Neither man has ever had an adult job that did not involve the direction of public money into the pockets of their clients or political allies. They both were originally elected to Congress by a handful of votes in a three-way election where thousands of votes went to a Libertarian candidate, and they then used the power of incumbency to assure re-election in a small state.
As senators, these men became masters of arcane senatorial procedures in order to advance the extreme liberal agenda of the Clinton-Gore-Kennedy media celebrity wing of the Democratic Party.
On a personal level, both Sen. Daschle and Sen. Reid developed an attitude of entitlement to their office and immunity from the bureaucratic oversight that they are so eager to impose on ordinary citizens. Palatial homes and offices, chauffeurs, private plane rides, access to unusual investment opportunities, excused from severe IRS attention -- all part of their public "service" careers.
The people of South Dakota ultimately tired of electing a senator who better represented Massachusetts than traditional values and morality. They can also take pride in rejecting the argument that a senior senator can deliver federal pork to his home state. An argument that, if taken to its logic conclusion, would mean all their constituents should be able to immediately retire on a federal pension paid for by the taxpayers of the other 49 states.
In 2010, Sen. Harry Reid should either quit or be voted out of office before he embarrasses himself and Nevada any further.
To the editor:
Once again we see the arrogance of public-sector workers. Instead of having skeleton crews to man offices, we see them shut down. This is blatant passive-aggressive behavior.
The front-page article in Saturday's Review-Journal indicated 200,000 California state workers had to take an unpaid day off, and they cried and sued over the loss of income. Meanwhile, the private sector has lost, according to the article, 3.6 million jobs. These 200,000 workers are losing a couple of days of pay a month. Sorry, I don't cry for them.

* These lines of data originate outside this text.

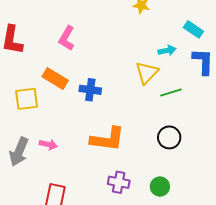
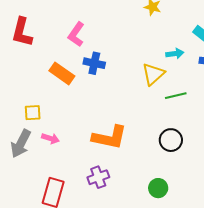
blue cross: (90, 90) -> (94, 63), moved
yellow square: (27, 99) -> (33, 113), moved, size x0.7
purple cross: (119, 182) -> (98, 177), moved, turned -35

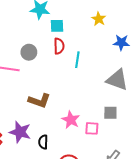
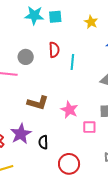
cyan square: (57, 26) -> (55, 17), moved
pink star: (71, 120) -> (69, 110), moved
purple star: (20, 132) -> (21, 134), turned 30

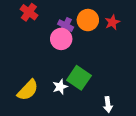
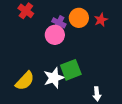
green square: (79, 78) -> (71, 70), turned 35
white star: (60, 87) -> (54, 78), size x1.5

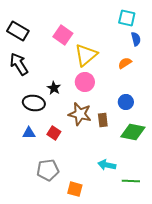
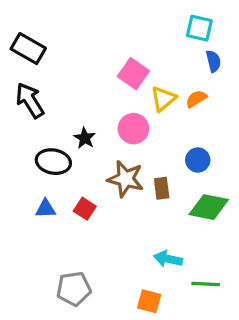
pink square: (63, 35) -> (133, 74), moved
yellow triangle: (86, 55) -> (163, 99), moved, size x0.7
gray pentagon: (48, 170) -> (74, 289), moved
orange square: (75, 189) -> (149, 301), moved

They forget that their pay is taken from the wallets of the private sector, and that sector is losing hundreds of thousands of jobs monthly. This also gets me back to the belief that there are too many public-sector jobs -- period.

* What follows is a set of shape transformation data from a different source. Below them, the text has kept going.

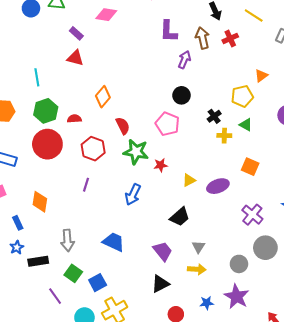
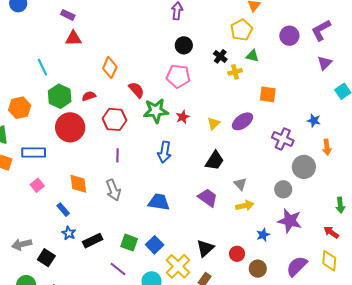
gray arrow: (67, 240) -> (113, 190), moved
black triangle: (160, 284) -> (205, 248), moved

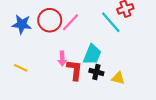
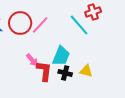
pink arrow: (62, 59) -> (32, 60), turned -40
yellow triangle: (118, 78) -> (86, 71), moved

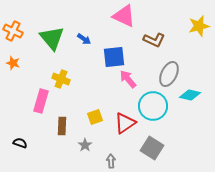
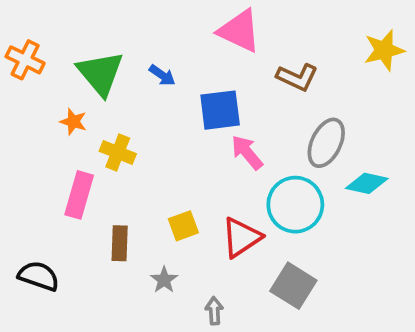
orange star: (13, 63) -> (73, 122), moved
black semicircle: (20, 143) -> (39, 276), size x1.5

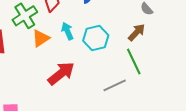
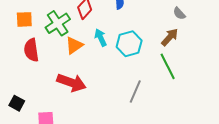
red arrow: (61, 73) -> (71, 83), moved, turned 60
gray line: (115, 85) -> (135, 91), moved, turned -40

How many of these jobs can be outsourced into the private sector, where taxes are generated, Social Security taxes are paid, the cost of benefits would be on the contracting companies and their employees rather than taxpayers, where pay raises are merit-based and not handed out in steps and COLA's. Where the employees get half-hour instead of one-hour lunches, have to work weekends, nights and holidays.

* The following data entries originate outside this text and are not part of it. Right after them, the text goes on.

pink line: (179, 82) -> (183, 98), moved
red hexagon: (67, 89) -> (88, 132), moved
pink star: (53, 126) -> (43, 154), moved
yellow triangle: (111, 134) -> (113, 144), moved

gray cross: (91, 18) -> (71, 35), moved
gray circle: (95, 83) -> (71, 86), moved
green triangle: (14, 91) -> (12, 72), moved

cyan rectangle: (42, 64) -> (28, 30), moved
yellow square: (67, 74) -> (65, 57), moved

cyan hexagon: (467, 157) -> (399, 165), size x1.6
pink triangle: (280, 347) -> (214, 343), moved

Public sector employees who aren't in public safety or have to be available 24 hours per day have it good, so they should be thankful they're working at all. Do we really need government workers to cut grass, do building maintenance, be clerks, run errands, etc.? All we need in government is contract managers and auditors to get things done.
And the contracts must have a stipulation for a bond and that any contractor caught employing an illegal immigrant will lose the contract.
An easy job
To the editor:
Olympic swimmer Michael Phelps is an extremely fortunate young man. He can swim very fast. At least he could. It is the kind of skill that doesn't last. Other than that, he is a young man who suffers a pronounced speech impediment, isn't head-turning in his physical appearance and who makes big money resting on his laurels. All he has to do is live up to an image that the parents of America love.
So what if every person on the planet smoked marijuana in "the day"? This guy doesn't have to do anything great for the rest of his life but live up to a standard he himself embraces. Is it really that tough to do?
If he can't handle it, I would love to trade jobs with him.
A different plan
To the editor:
If you really think the common man needs more federal tax cuts, then try more revenue sharing with the states.
How about sending out several hundred billion dollars to the states, apportioned strictly on population. Put limits on how it can be spent with any leftover funds to be distributed back to the population via sales tax rebate days.
That ought to stimulate purchases by those with any money left to spend.